• Work instruction
Return a faithful copy of all the entries, omitting the images.

Page-level text extractions
* * *
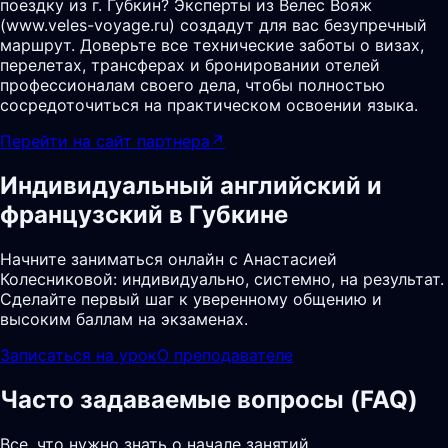
поездку из г. Губкин? Эксперты из Велес Вояж
(www.veles-voyage.ru) создадут для вас безупречный
маршрут. Доверьте все технические заботы о визах,
перелетах, трансферах и бронировании отелей
профессионалам своего дела, чтобы полностью
сосредоточиться на практическом освоении языка.
Перейти на сайт партнера
↗
Индивидуальный английский и
французский в Губкине
Начните заниматься онлайн с Анастасией
Колесниковой: индивидуально, системно, на результат.
Сделайте первый шаг к уверенному общению и
высоким баллам на экзаменах.
Записаться на урок
О преподавателе
Часто задаваемые вопросы (FAQ)
Все, что нужно знать о начале занятий,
* * *
• Response to the exercise
поездку из г. Губкин? Эксперты из Велес Вояж
(www.veles-voyage.ru) создадут для вас безупречный
маршрут. Доверьте все технические заботы о визах,
перелетах, трансферах и бронировании отелей
профессионалам своего дела, чтобы полностью
сосредоточиться на практическом освоении языка.
Перейти на сайт партнера
↗
Индивидуальный английский и
французский в Губкине
Начните заниматься онлайн с Анастасией
Колесниковой: индивидуально, системно, на результат.
Сделайте первый шаг к уверенному общению и
высоким баллам на экзаменах.
Записаться на урок
О преподавателе
Часто задаваемые вопросы (FAQ)
Все, что нужно знать о начале занятий,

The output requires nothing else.